Mas há também uma humilhação que é
própria ao convertido, a qual acompanha a salvação, e que inclui tudo o que há
na anterior, e muito mais - assim como a alma racional inclui o sensitivo, o
vegetativo, e muito mais. Esta humilhação salvífica consiste nos seguintes
particulares: ela começa no entendimento, e é enraizada na vontade. Opera nos
sentimentos e, quando há oportunidade, manifesta-se em expressões e atitudes
exteriores.
1. A humilhação do entendimento
consiste em uma baixa apreciação de nós mesmos, num auto rebaixamento, e num
autojulgamento condenatório; e isto nas seguintes particularidades:
Consiste numa apreensão profunda,
sólida, habitual e real da hediondez dos nossos próprios pecados, e de nós
mesmos por causa deles; isto porque eles são contrários à bendita natureza e
lei de Deus, e tão contrários à nossa própria perfeição e bem principal. Também
consiste em uma sólida e fixa apreensão da nossa própria ruína por causa desses
pecados, de tal modo que os nossos julgamentos subscrevem a equidade da
sentença condenatória da lei, e nos julgamos indignos da menor misericórdia, e
dignos de punição eterna. Consiste em uma apreensão da nossa condição arruinada
e miserável:
visto que nós não apenas somos
herdeiros de tormento, como também, destituídos da imagem e Espírito de Deus,
perdemos Seu favor, estamos debaixo do Seu desagrado e inimizade. Por causa do
nosso pecado, perdemos o direito da nossa parte na glória eterna, e grande é
nossa incapacidade de nos ajudar a nós mesmos.
Isto se dá em tal medida, que nós
julgamos realmente os nossos pecados e a nós mesmos, por causa do pecado, mais
odiosos do que qualquer outra coisa que algum outro mal pudesse nos tornar.

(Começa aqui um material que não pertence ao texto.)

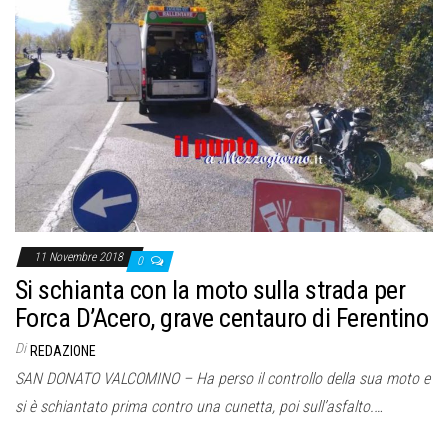
11 Novembre 2018
0
Si schianta con la moto sulla strada per
Forca D’Acero, grave centauro di Ferentino
Di
REDAZIONE
SAN DONATO VALCOMINO – Ha perso il controllo della sua moto e
si è schiantato prima contro una cunetta, poi sull’asfalto.…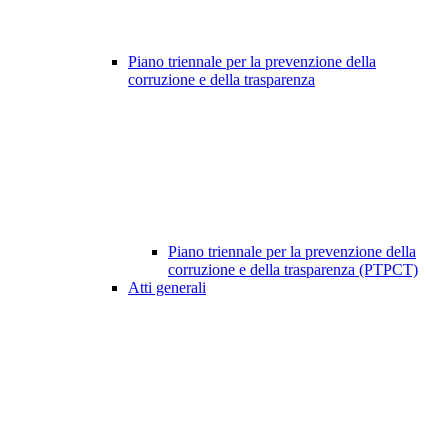
Piano triennale per la prevenzione della
corruzione e della trasparenza
Piano triennale per la prevenzione della
corruzione e della trasparenza (PTPCT)
Atti generali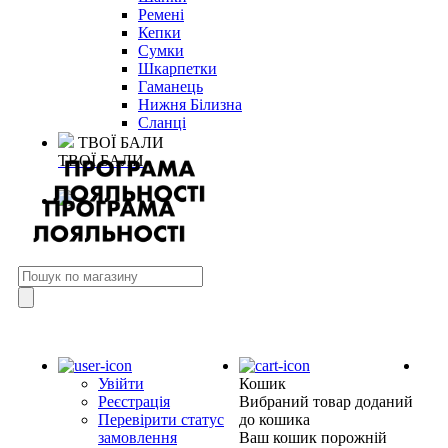
Ремені
Кепки
Сумки
Шкарпетки
Гаманець
Нижня Білизна
Сланці
ТВОЇ БАЛИ
ТВОЇ БАЛИ
Увійти
Кошик
Реєстрація
Вибраний товар доданий
Перевірити статус
до кошика
замовлення
Ваш кошик порожній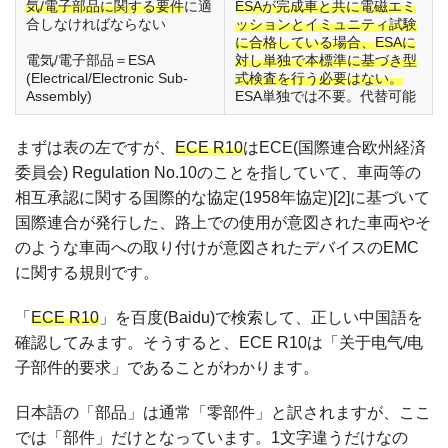
気/電子部品に関する要件
に適
ESAが完成車と共に電磁エミ
合しなければならない
ッションとイミュニティ試験
に合格している場合、ESAに
電気/電子部品＝ESA
対し単独で本標準に基づき型
(Electrical/Electronic Sub-
式検査を行う必要はない。
Assembly)
ESA単独では不要。代替可能
まずは表の左ですが、
ECE R10
はECE(国際連合欧州経済
委員会) Regulation No.10のことを指していて、車両等の
相互承認に関する国際的な協定(1958年協定)[2]に基づいて
国際連合が発行した、路上での使用が意図された車両やそ
のような車両への取り付けが意図されたデバイスのEMC
に関する規則です。
「
ECE R10
」を百度(Baidu)で検索して、正しい中国語を
確認してみます。そうすると、ECE R10は「关于电气/电
子部件的要求」であることがわかります。
日本語の「部品」は通常「零部件」と訳されますが、ここ
では「部件」だけとなっています。1文字違うだけなの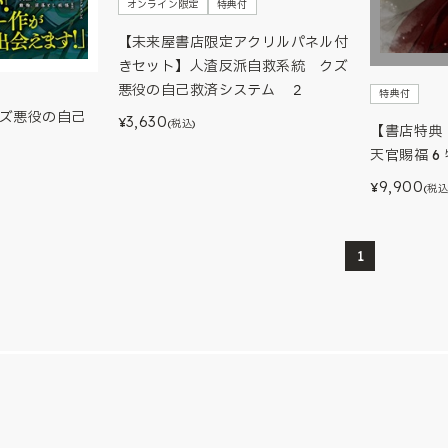
オンライン限定
特典付
【未来屋書店限定アクリルパネル付
きセット】人渣反派自救系統 クズ
悪役の自己救済システム ２
特典付
クズ悪役の自己
3,630
¥
(税込)
【書店特典
天官賜福 6
9,900
¥
(税込
1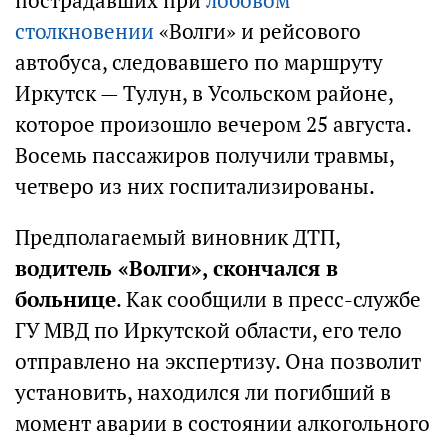
пострадавших при
лобовом
столкновении
«Волги» и рейсового
автобуса, следовавшего по маршруту
Иркутск — Тулун, в Усольском районе,
которое произошло вечером 25 августа.
Восемь пассажиров получили травмы,
четверо из них госпитализированы.
Предполагаемый виновник ДТП,
водитель «Волги», скончался в
больнице
. Как сообщили в пресс-службе
ГУ МВД по Иркутской области, его тело
отправлено на экспертизу. Она позволит
установить, находился ли погибший в
момент аварии в состоянии алкогольного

Consideramos a nossa miséria, por causa do pecado nas particularidades
referidas anteriormente, maior do que qualquer calamidade exterior na carne, e
do que qualquer perda terrena que viesse a nos atingir. Isto nós apreendemos
através de um julgamento prático e não apenas por mera especulação ineficaz. A
fonte disto está em um certo conhecimento do próprio Deus, cuja majestade é tão
gloriosa, e cuja sabedoria é tão infinita. O qual é tão bom em Si mesmo e para
conosco, cuja santa natureza é contrária ao pecado. O qual tem em nós uma
propriedade absoluta, e também é soberano sobre nós. Isto é também proveniente
de um conhecimento do verdadeiro estado da felicidade humana, que foi arruinada
pelo homem em consequência do pecado, a qual consiste em agradar, glorificar e gozar
a Deus em amor, deliciar-se Nele, e louvá-Lo para sempre, e em ter uma natureza
perfeitamente santa e adequada a este propósito. Ver que o pecado é contrário a
esta felicidade e que nos tem privado dela, é uma das fontes da verdadeira
humilhação.
Esta humilhação no entendimento provém
também de um conhecimento pela fé de Cristo crucificado, o qual foi morto pelos
nossos pecados, o qual declarou na maneira mais viva possível ao mundo através
de Sua cruz e sofrimentos o que é o pecado, o que ele faz, e a situação em que
nós nos colocamos.
Assim, muito da humilhação salvífica se
processa no entendimento.
2. A sede principal desta humilhação é
na vontade, e aí ela consiste nos seguintes atos:
Ao pensarmos humildemente a respeito de
nós mesmos, nós temos um constante desagrado por nós mesmos e pelos nossos
pecados, e uma certa indignação contra nós por causa das nossas abominações. Um
pecador humilhado é um inquiridor de si mesmo, e como ele é mau, seu coração é
contra ele próprio.
Há também na vontade um profundo
arrependimento por termos pecado, ofendido a Deus, abusado da Sua graça, e por
termos nos colocados em tal situação; de tal modo que a alma humilhada
desejaria gastar seus dias na prisão, a esmolar, ou em miséria corporal, ao
invés de gastá-los no pecado; e se pudesse começar de novo, ela preferiria
escolher uma vida de vergonha e calamidade no mundo, do que uma vida de pecado,
e ficaria alegre pela troca.
Uma alma humilhada deseja realmente se
entristecer por causa dos pecados que cometeu, e por causa deles ser sensível e
afligida tão profundamente quanto fosse agradável a Deus. Mesmo quando ela não
pode derramar uma lágrima, ainda assim a sua vontade é derramá-las. Quando ela
não consegue sentir nenhuma profunda aflição por causa do pecado, seu sincero
desejo é que possa senti-la. Ela preferiria cem vezes chorar no desejo, quando
não o faz em ato.
Uma alma humilhada deseja realmente
mortificar a própria carne pelo uso daqueles meios indicados como sendo aqueles
através dos quais Deus a subjuga, como através do jejum, abstinência, vestuário
simples, trabalho duro e negando-se prazeres desnecessários.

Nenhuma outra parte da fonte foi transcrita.